Les cas de violences familiales sont quelque chose de très difficile, parce que porter plainte contre son frère ou son père, ou contre sa mère, c’est énorme. Meriem explique que dans ce genre de cas « tu as toute la société qui peut être contre toi, qui te dit que ce n’est pas possible de porter plainte contre ton frère ou contre ton père. C’est tellement "normal" de subir des violences de la part de ses parents… que c’est extrêmement difficile pour ces filles-là. Leur seule possibilité à ce moment-là, c’est de quitter la maison, et donc d’avoir une rupture totale avec la famille ».
En Algérie, comme partout ailleurs, beaucoup de femmes subissent également des violences sexuelles, même si ceci reste encore un sujet dont on parle trop rarement. Cependant Meriem Belaala voit un changement chez les femmes « C’est vrai que c’est une question taboue, et que les femmes en parlent très difficilement. Mais on a remarqué que, quand même, ces dernières années, il y a de plus en plus de femmes qui appellent notre centre d’écoute et qui en parlent. C’est grâce aussi au fait qu’en téléphonant au centre, les femmes peuvent rester dans l’anonymat absolu ».
Les années terroristes, une période extrêmement difficile pour les femmes
En lui demandant quelles forces politiques et quels événements ont poussé la mise en place du code de la famille qui condamne les femmes algériennes à rester des mineures toute leur vie, Meriem répond : « En 1984 il y avait une assemblée de personnes, je dirais, des islamo-conservateurs, plus conservateurs qu’islamistes d’ailleurs. Et ce sont des personnes qui étaient compléments fermées à toute idée des droits des femmes, et qui ont légiféré suivant leurs intérêts d’abord, et leurs intérêts d’hommes machos. »
Elle continue en exposant les suites des événements politiques en Algérie : « Normalement cette loi aurait dû changer dès qu’il y a eu l’ouverture démocratique à partir de 1990. Mais le problème c’est que, malheureusement, la démocratie a plus servi aux intérêts des islamistes.
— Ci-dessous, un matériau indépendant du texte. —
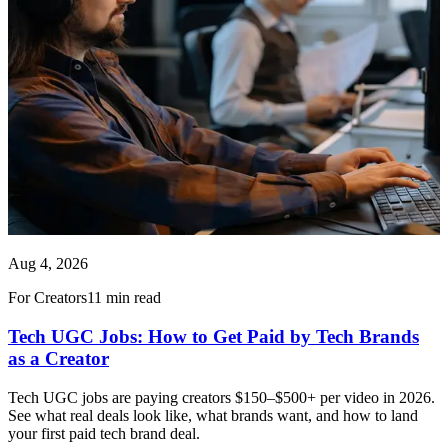
Aug 4, 2026
For Creators
11 min read
Tech UGC Jobs: How to Get Paid by Tech Brands
as a Creator
Tech UGC jobs are paying creators $150–$500+ per video in 2026.
See what real deals look like, what brands want, and how to land
your first paid tech brand deal.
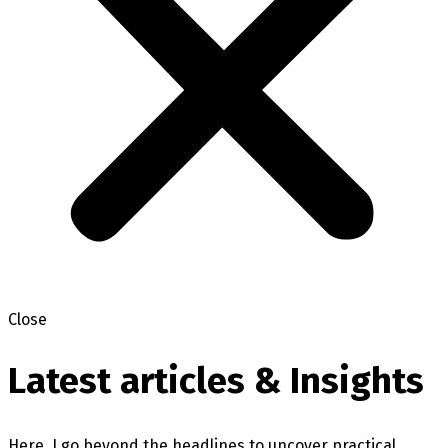
Close
Latest articles & Insights
Here, I go beyond the headlines to uncover practical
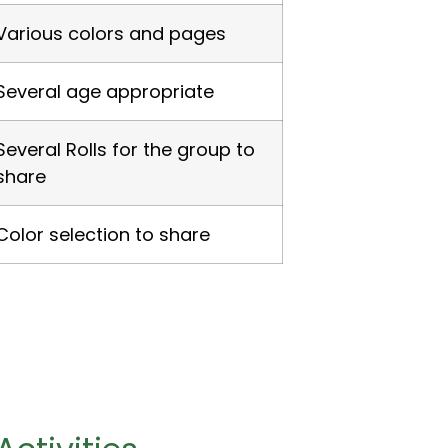
Various colors and pages
Several age appropriate
Several Rolls for the group to
share
Color selection to share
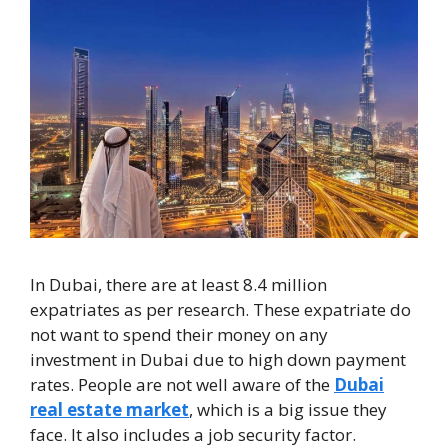
In Dubai, there are at least 8.4 million
expatriates as per research. These expatriate do
not want to spend their money on any
investment in Dubai due to high down payment
rates. People are not well aware of the
Dubai
real estate market
, which is a big issue they
face. It also includes a job security factor.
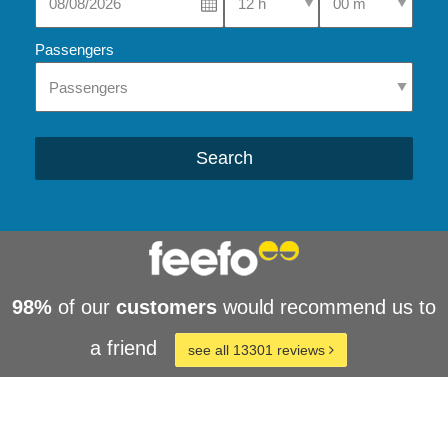
Passengers
Search
98%
of our
customers
would recommend us to
a friend
see all 13301 reviews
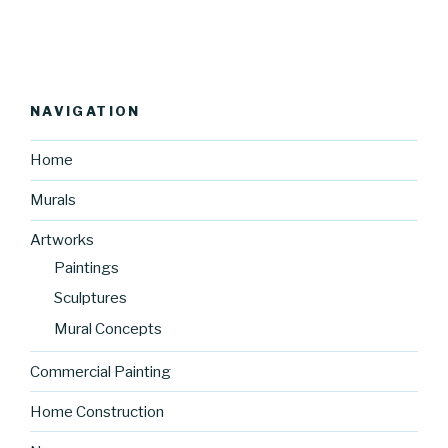
NAVIGATION
Home
Murals
Artworks
Paintings
Sculptures
Mural Concepts
Commercial Painting
Home Construction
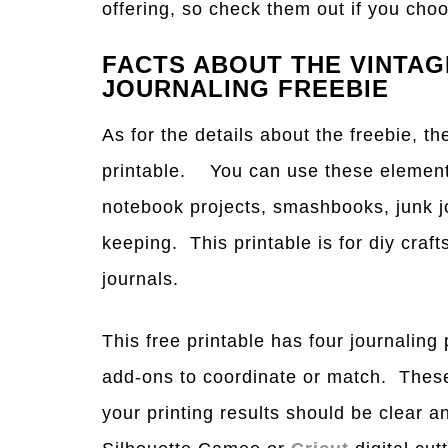
offering, so check them out if you ch
FACTS ABOUT THE VINTA
JOURNALING FREEBIE
As for the details about the freebie, th
printable. You can use these elements 
notebook projects, smashbooks, junk j
keeping. This printable is for diy craft
journals.
This free printable has four journaling 
add-ons to coordinate or match. These
your printing results should be clear 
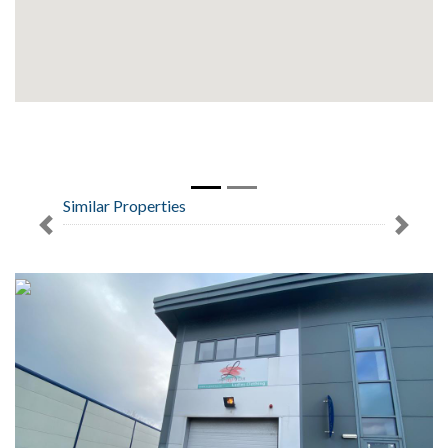
Similar Properties
Previous
Next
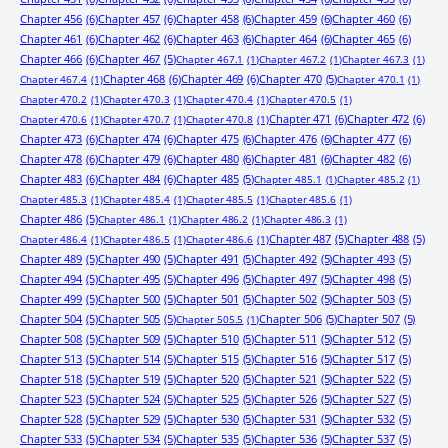
Chapter 456
(6)
Chapter 457
(6)
Chapter 458
(6)
Chapter 459
(6)
Chapter 460
(6)
Chapter 461
(6)
Chapter 462
(6)
Chapter 463
(6)
Chapter 464
(6)
Chapter 465
(6)
Chapter 466
(6)
Chapter 467
(5)
Chapter 467.1
(1)
Chapter 467.2
(1)
Chapter 467.3
(1)
Chapter 468
(6)
Chapter 469
(6)
Chapter 470
(5)
Chapter 467.4
(1)
Chapter 470.1
(1)
Chapter 470.2
(1)
Chapter 470.3
(1)
Chapter 470.4
(1)
Chapter 470.5
(1)
Chapter 471
(6)
Chapter 472
(6)
Chapter 470.6
(1)
Chapter 470.7
(1)
Chapter 470.8
(1)
Chapter 473
(6)
Chapter 474
(6)
Chapter 475
(6)
Chapter 476
(6)
Chapter 477
(6)
Chapter 478
(6)
Chapter 479
(6)
Chapter 480
(6)
Chapter 481
(6)
Chapter 482
(6)
Chapter 483
(6)
Chapter 484
(6)
Chapter 485
(5)
Chapter 485.1
(1)
Chapter 485.2
(1)
Chapter 485.3
(1)
Chapter 485.4
(1)
Chapter 485.5
(1)
Chapter 485.6
(1)
Chapter 486
(5)
Chapter 486.1
(1)
Chapter 486.2
(1)
Chapter 486.3
(1)
Chapter 487
(5)
Chapter 488
(5)
Chapter 486.4
(1)
Chapter 486.5
(1)
Chapter 486.6
(1)
Chapter 489
(5)
Chapter 490
(5)
Chapter 491
(5)
Chapter 492
(5)
Chapter 493
(5)
Chapter 494
(5)
Chapter 495
(5)
Chapter 496
(5)
Chapter 497
(5)
Chapter 498
(5)
Chapter 499
(5)
Chapter 500
(5)
Chapter 501
(5)
Chapter 502
(5)
Chapter 503
(5)
Chapter 504
(5)
Chapter 505
(5)
Chapter 506
(5)
Chapter 507
(5)
Chapter 505.5
(1)
Chapter 508
(5)
Chapter 509
(5)
Chapter 510
(5)
Chapter 511
(5)
Chapter 512
(5)
Chapter 513
(5)
Chapter 514
(5)
Chapter 515
(5)
Chapter 516
(5)
Chapter 517
(5)
Chapter 518
(5)
Chapter 519
(5)
Chapter 520
(5)
Chapter 521
(5)
Chapter 522
(5)
Chapter 523
(5)
Chapter 524
(5)
Chapter 525
(5)
Chapter 526
(5)
Chapter 527
(5)
Chapter 528
(5)
Chapter 529
(5)
Chapter 530
(5)
Chapter 531
(5)
Chapter 532
(5)
Chapter 533
(5)
Chapter 534
(5)
Chapter 535
(5)
Chapter 536
(5)
Chapter 537
(5)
Dès qu’il y a eu les élections et que le FIS les a emportées, je dirais, malhonnêtement, ils ont commencé par menacer de changer les habitudes alimentaires et les tenues vestimentaires de tout le monde. Les femmes devaient porter le hijab. Ceci était aussi naturellement ce que demandèrent plus tard les terroristes. Ça veut dire que toutes les femmes devaient porter le hijab et quand certaines ont refusé, elles ont parfois été assassinées pendant les années terroristes 1992-1998. Les années de terrorisme ont été une période terrible pour les femmes, malgré une grande résistance… »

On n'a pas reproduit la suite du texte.